■ EXERCISE REQUIREMENTS
Look through the records below for the line with "díol (59, 1539)" and the line with "freagra (47, 2106)", then return those lines and all lines between, exactly.

■ Stored items
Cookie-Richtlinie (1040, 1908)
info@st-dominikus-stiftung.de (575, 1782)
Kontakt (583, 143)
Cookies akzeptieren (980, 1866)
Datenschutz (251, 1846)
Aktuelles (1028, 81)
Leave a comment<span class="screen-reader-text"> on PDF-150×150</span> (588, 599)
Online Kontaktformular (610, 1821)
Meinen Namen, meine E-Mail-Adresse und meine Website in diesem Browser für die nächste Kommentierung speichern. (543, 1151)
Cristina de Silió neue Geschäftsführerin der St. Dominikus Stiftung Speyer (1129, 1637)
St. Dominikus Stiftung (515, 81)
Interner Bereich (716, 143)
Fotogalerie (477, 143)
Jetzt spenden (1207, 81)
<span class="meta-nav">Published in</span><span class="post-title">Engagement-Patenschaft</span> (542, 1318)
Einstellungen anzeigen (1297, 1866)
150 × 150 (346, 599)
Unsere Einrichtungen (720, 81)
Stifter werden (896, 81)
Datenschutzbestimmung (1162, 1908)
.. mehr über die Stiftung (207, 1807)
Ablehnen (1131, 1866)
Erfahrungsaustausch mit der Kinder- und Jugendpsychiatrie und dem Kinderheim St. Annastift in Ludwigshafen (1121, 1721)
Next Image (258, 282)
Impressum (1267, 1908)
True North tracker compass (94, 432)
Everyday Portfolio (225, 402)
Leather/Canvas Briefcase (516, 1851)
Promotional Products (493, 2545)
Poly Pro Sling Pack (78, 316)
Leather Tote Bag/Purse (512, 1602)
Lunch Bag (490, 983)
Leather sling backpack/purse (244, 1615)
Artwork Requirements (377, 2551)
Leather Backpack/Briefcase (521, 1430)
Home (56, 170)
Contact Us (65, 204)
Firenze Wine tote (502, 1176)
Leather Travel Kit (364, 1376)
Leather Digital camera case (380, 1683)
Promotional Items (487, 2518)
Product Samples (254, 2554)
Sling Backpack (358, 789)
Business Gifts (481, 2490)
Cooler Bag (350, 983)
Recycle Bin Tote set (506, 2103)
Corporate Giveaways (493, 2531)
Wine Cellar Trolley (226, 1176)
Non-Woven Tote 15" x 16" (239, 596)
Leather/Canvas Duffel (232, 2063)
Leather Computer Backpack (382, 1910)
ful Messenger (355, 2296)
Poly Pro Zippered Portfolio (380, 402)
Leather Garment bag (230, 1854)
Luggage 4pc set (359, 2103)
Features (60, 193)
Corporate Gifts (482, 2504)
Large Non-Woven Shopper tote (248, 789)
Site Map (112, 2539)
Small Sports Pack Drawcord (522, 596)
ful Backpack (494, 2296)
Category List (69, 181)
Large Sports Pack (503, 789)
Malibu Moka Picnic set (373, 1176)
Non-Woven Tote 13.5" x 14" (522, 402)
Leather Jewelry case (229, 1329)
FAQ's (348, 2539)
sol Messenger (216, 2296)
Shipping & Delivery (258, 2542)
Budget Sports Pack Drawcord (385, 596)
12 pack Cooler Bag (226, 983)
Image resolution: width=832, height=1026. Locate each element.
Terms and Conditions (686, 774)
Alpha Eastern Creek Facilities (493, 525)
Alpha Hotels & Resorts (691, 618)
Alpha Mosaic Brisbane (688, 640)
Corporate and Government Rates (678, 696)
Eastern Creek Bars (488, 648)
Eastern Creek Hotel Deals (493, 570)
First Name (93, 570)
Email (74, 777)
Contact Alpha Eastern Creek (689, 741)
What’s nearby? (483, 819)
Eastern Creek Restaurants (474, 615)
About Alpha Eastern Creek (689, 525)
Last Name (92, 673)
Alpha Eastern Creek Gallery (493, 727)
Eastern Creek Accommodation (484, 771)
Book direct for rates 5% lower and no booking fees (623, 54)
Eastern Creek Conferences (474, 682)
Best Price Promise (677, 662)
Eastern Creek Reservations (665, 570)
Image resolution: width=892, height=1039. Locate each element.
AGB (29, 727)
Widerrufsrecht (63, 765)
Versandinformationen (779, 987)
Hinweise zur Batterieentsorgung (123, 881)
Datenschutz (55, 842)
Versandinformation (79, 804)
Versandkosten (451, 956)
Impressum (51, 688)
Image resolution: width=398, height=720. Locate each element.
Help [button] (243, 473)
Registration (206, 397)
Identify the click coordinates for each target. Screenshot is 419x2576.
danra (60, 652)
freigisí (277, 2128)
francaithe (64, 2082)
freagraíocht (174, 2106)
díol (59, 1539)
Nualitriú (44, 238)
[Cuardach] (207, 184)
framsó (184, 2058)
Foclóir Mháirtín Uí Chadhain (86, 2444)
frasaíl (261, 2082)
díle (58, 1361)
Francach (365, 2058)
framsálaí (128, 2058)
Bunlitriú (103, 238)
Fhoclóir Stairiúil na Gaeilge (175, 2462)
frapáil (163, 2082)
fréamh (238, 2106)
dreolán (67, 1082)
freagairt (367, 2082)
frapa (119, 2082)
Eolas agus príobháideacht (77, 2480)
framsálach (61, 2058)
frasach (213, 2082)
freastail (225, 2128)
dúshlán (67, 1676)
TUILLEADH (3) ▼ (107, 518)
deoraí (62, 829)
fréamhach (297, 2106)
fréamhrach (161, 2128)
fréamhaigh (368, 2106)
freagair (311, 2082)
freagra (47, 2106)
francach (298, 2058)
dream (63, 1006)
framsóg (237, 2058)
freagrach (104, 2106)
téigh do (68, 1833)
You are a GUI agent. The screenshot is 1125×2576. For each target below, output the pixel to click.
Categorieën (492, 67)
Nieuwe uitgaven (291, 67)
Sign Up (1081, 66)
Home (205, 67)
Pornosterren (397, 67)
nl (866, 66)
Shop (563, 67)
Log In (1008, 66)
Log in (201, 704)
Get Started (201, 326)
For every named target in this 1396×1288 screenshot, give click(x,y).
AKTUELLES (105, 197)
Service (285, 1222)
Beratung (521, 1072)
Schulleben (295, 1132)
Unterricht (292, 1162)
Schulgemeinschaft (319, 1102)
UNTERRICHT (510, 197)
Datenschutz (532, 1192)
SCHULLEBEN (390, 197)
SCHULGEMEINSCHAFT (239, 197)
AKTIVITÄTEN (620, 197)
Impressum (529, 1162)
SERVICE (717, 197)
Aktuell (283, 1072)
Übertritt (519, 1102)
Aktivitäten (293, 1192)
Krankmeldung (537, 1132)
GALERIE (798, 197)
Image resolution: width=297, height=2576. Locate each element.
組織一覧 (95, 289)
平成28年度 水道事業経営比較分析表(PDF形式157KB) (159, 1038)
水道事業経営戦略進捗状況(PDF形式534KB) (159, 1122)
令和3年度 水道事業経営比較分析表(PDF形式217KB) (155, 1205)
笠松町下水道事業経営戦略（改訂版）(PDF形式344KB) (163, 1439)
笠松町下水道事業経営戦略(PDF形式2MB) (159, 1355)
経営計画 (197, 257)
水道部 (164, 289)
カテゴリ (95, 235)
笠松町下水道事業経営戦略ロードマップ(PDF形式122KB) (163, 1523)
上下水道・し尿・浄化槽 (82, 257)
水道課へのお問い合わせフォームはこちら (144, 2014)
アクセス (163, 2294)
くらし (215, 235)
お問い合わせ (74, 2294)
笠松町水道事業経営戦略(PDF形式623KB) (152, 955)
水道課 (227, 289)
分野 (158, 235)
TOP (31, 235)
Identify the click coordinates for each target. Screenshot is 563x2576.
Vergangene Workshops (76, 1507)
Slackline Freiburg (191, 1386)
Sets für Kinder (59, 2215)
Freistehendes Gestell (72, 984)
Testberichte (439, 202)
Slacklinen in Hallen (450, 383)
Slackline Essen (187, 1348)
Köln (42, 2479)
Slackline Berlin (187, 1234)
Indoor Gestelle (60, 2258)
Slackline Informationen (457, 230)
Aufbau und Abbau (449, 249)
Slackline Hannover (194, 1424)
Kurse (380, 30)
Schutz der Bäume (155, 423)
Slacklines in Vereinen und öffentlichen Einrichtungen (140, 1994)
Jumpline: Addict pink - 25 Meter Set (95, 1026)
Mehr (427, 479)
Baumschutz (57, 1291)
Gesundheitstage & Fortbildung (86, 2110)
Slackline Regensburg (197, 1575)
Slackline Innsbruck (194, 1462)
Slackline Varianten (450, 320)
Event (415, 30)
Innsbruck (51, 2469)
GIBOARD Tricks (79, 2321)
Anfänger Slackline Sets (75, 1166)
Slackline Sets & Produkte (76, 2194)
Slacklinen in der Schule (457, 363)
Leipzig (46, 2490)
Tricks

■ SOLUTION TO THE PROBLEM
díol (59, 1539)
Nualitriú (44, 238)
[Cuardach] (207, 184)
framsó (184, 2058)
Foclóir Mháirtín Uí Chadhain (86, 2444)
frasaíl (261, 2082)
díle (58, 1361)
Francach (365, 2058)
framsálaí (128, 2058)
Bunlitriú (103, 238)
Fhoclóir Stairiúil na Gaeilge (175, 2462)
frapáil (163, 2082)
fréamh (238, 2106)
dreolán (67, 1082)
freagairt (367, 2082)
frapa (119, 2082)
Eolas agus príobháideacht (77, 2480)
framsálach (61, 2058)
frasach (213, 2082)
freastail (225, 2128)
dúshlán (67, 1676)
TUILLEADH (3) ▼ (107, 518)
deoraí (62, 829)
fréamhach (297, 2106)
fréamhrach (161, 2128)
fréamhaigh (368, 2106)
freagair (311, 2082)
freagra (47, 2106)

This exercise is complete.